FIG. 3 depicts an exemplary cross-sectional view of a PV cell 300, such as an amorphous silicon-based thin film photovoltaic cell, in accordance with one embodiment of the invention. PV cell 300 has a front window or transparent substrate, such as substrate 302. Substrate 302 contains a transparent material and may be a thin sheet of glass, quartz, silicon, silicon oxide, plastic or polymeric material (e.g., polycarbonate), or other suitable material. In one embodiment, substrate 302 is a transparent substrate. Substrate 302 generally has a surface area greater than about 0.1 m², such as greater than about 1 m², and greater than about 2 m². It is to be understood that substrate 302 may be referred to as a ‘superstrate’ in which the solar cell is fabricated from the top down. During fabrication, substrate 302 is typically referred to as a substrate, but then referred to as a ‘superstrate’ once the final product is flipped over to face substrate 302 towards the sun. When the final configuration of PV cell 300 has the substrate facing the sun, substrate 302 may contains a transparent material. When PV cell 300 is fabricated such that the substrate is opposite the sun, then other materials may be utilized as discussed above.

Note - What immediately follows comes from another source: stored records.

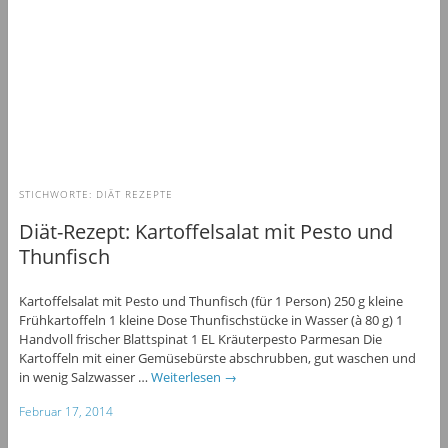
STICHWORTE:
DIÄT REZEPTE
Diät-Rezept: Kartoffelsalat mit Pesto und
Thunfisch
Kartoffelsalat mit Pesto und Thunfisch (für 1 Person) 250 g kleine
Frühkartoffeln 1 kleine Dose Thunfischstücke in Wasser (à 80 g) 1
Handvoll frischer Blattspinat 1 EL Kräuterpesto Parmesan Die
Kartoffeln mit einer Gemüsebürste abschrubben, gut waschen und
in wenig Salzwasser …
Weiterlesen
→
Februar 17, 2014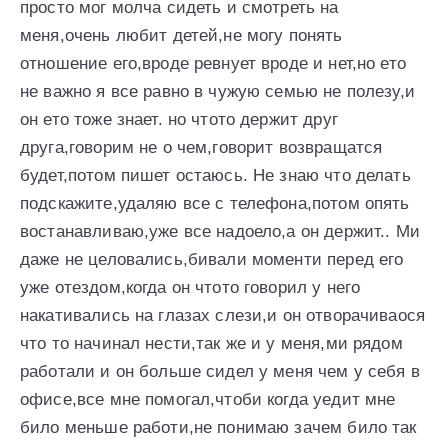
просто мог молча сидеть и смотреть на
меня,очень любит детей,не могу понять
отношение его,вроде ревнует вроде и нет,но ето
не важно я все равно в чужую семью не полезу,и
он ето тоже знает. но чтото держит друг
друга,говорим не о чем,говорит возвращатся
будет,потом пишет остаюсь. Не знаю что делать
подскажите,удаляю все с телефона,потом опять
востанавливаю,уже все надоело,а он держит.. Ми
даже не целовались,бивали моменти перед его
уже отездом,когда он чтото говорил у него
накативались на глазах слези,и он отворачиваося
что то начинал нести,так же и у меня,ми рядом
работали и он больше сидел у меня чем у себя в
офисе,все мне помогал,чтоби когда уедит мне
било меньше работи,не понимаю зачем било так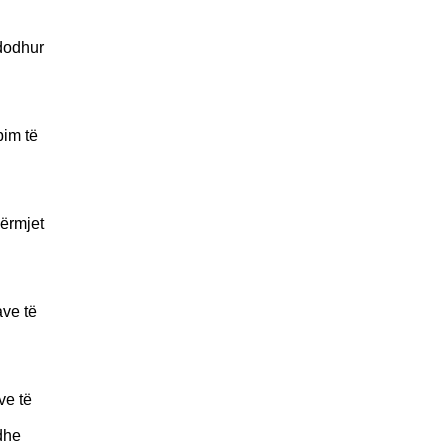
dodhur
bim të
dërmjet
ave të
ve të
dhe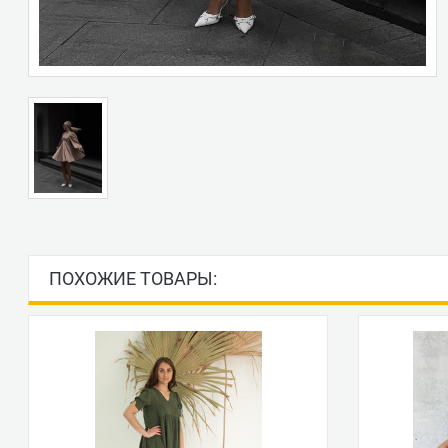
ПОХОЖИЕ ТОВАРЫ: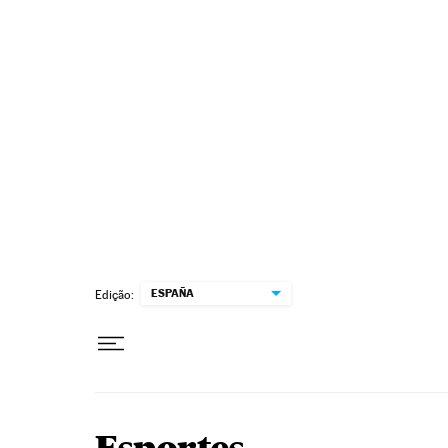
Pular para o conteúdo
ESPAÑA
Edição: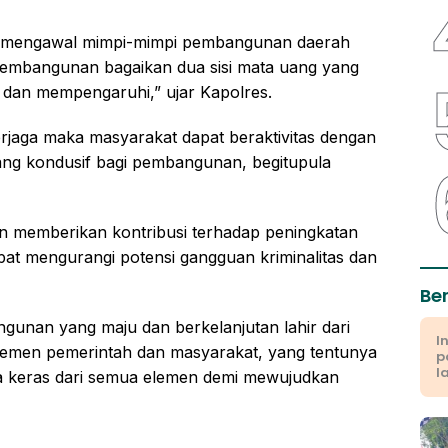
n mengawal mimpi-mimpi pembangunan daerah
embangunan bagaikan dua sisi mata uang yang
 dan mempengaruhi,” ujar Kapolres.
erjaga maka masyarakat dapat beraktivitas dengan
yang kondusif bagi pembangunan, begitupula
 memberikan kontribusi terhadap peningkatan
pat mengurangi potensi gangguan kriminalitas dan
Be
nan yang maju dan berkelanjutan lahir dari
I
 elemen pemerintah dan masyarakat, yang tentunya
p
l
 keras dari semua elemen demi mewujudkan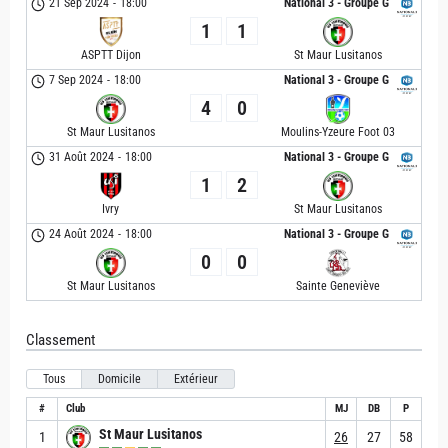
21 Sep 2024
-
18:00
National 3 - Groupe G
1
1
ASPTT Dijon
St Maur Lusitanos
7 Sep 2024
-
18:00
National 3 - Groupe G
4
0
St Maur Lusitanos
Moulins-Yzeure Foot 03
31 Août 2024
-
18:00
National 3 - Groupe G
1
2
Ivry
St Maur Lusitanos
24 Août 2024
-
18:00
National 3 - Groupe G
0
0
St Maur Lusitanos
Sainte Geneviève
Classement
Tous
Domicile
Extérieur
#
Club
MJ
DB
P
St Maur Lusitanos
1
26
27
58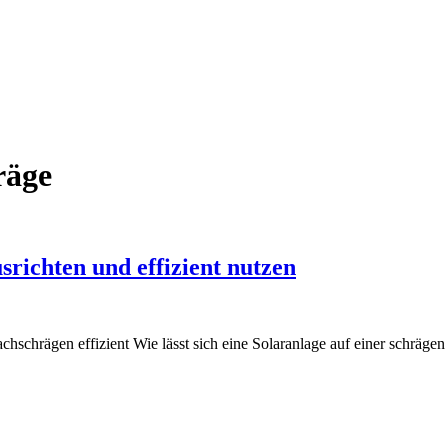
räge
richten und effizient nutzen
chschrägen effizient Wie lässt sich eine Solaranlage auf einer schräg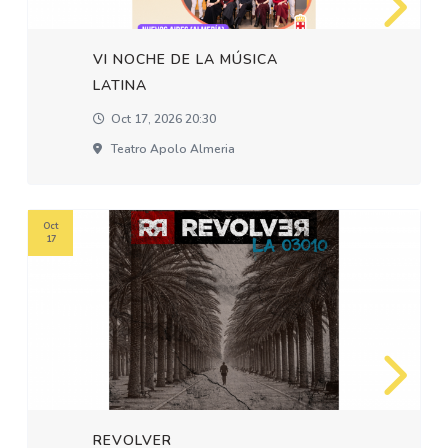
VI NOCHE DE LA MÚSICA
LATINA
Oct 17, 2026 20:30
Teatro Apolo Almeria
Oct
17
REVOLVER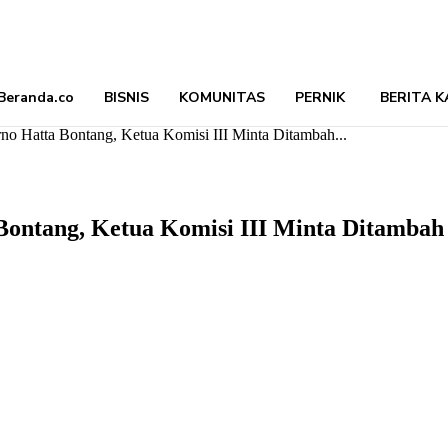
Beranda.co
BISNIS
KOMUNITAS
PERNIK
BERITA K
rno Hatta Bontang, Ketua Komisi III Minta Ditambah...
 Bontang, Ketua Komisi III Minta Ditambah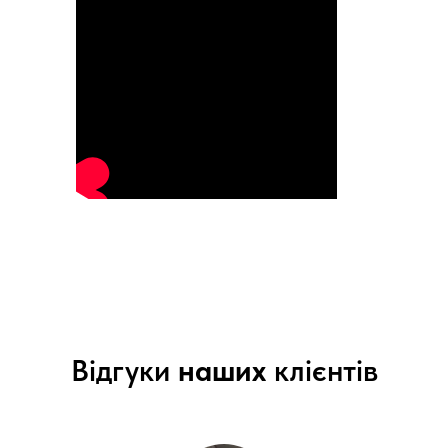
Відгуки
наших
клієнтів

PV cell 300 contains p-i-n junction 310 formed on TCO layer 304 disposed on substrate 302. P-i-n junction 310 contains p-type α-Si film 312, n-type α-Si film 316, and an intrinsic type (i-type) α-Si layer 314 disposed therebetween as a photoelectric conversion layer. An optional dielectric layer (not shown) may be disposed between substrate 302 and TCO layer 304. In one embodiment, the optional dielectric layer may be a silicon layer including amorphous or polysilicon, SiON, SiN, SiC, SiOC, silicon oxide (SiO₂) layer, doped silicon layer, or any suitable silicon containing layer. In another embodiment, the optional dielectric layer may be a titanium based layer, such as containing titanium oxide, which provides a barrier to impurities that may be contained within substrate 302.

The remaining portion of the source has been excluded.